● **Records provided**
★ ★ ★

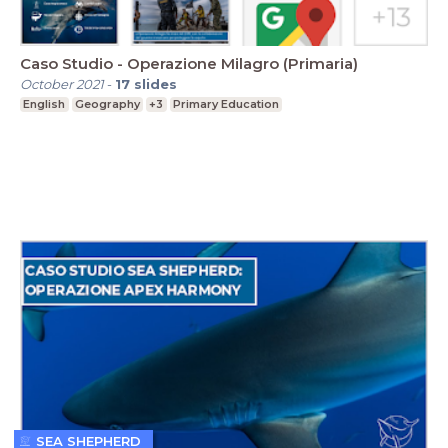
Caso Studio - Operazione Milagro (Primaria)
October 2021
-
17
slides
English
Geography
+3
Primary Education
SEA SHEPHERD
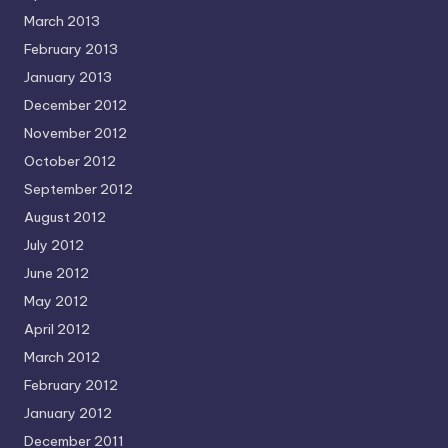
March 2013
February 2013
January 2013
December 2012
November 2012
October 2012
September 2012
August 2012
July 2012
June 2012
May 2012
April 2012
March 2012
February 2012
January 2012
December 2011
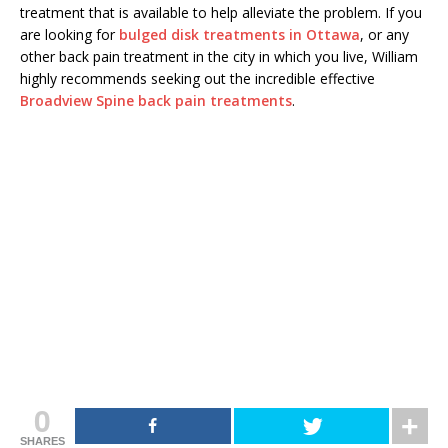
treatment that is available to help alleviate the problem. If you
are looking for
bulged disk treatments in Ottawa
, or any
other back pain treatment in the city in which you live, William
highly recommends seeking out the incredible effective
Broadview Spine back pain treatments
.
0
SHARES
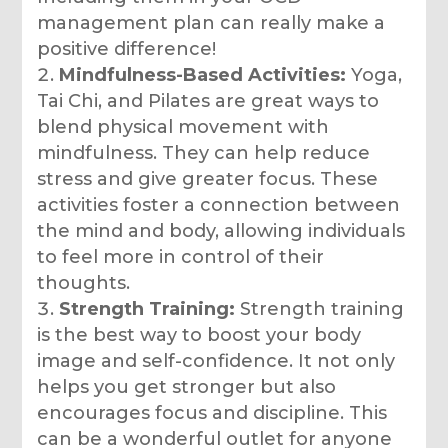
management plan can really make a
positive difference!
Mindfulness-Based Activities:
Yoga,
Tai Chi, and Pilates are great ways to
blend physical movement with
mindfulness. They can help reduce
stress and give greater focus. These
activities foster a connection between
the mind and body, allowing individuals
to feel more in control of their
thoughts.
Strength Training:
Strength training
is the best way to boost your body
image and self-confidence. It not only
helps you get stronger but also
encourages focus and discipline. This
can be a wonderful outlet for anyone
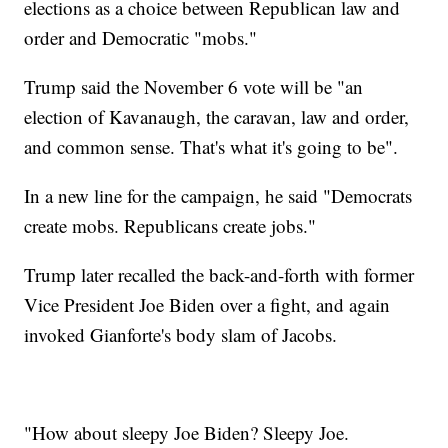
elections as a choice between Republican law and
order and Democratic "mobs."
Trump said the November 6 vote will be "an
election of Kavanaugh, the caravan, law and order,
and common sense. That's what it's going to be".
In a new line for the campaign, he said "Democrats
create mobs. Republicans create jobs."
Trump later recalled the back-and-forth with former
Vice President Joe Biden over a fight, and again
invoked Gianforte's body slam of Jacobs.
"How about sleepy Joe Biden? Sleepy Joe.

★ ★ ★

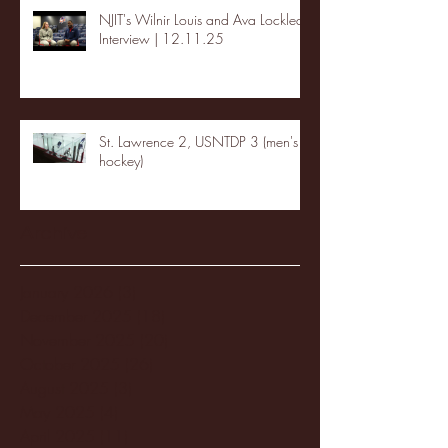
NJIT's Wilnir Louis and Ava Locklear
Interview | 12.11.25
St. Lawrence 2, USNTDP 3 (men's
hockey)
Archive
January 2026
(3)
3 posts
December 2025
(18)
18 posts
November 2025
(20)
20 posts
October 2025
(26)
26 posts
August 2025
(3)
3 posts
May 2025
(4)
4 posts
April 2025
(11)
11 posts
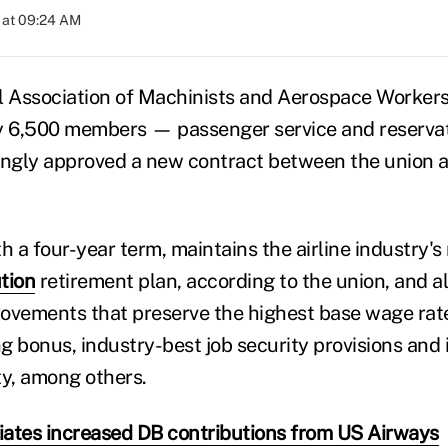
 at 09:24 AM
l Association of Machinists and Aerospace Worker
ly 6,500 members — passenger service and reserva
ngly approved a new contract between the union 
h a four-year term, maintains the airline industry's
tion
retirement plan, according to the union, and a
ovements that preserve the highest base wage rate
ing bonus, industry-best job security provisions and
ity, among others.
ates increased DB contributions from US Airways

★ ★ ★

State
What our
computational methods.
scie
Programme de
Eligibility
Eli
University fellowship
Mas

★ ★ ★

● **About this exercise**
Tally the lines in the entries above that hold the string "January" and state the tally alone.

● **Exercise result**
3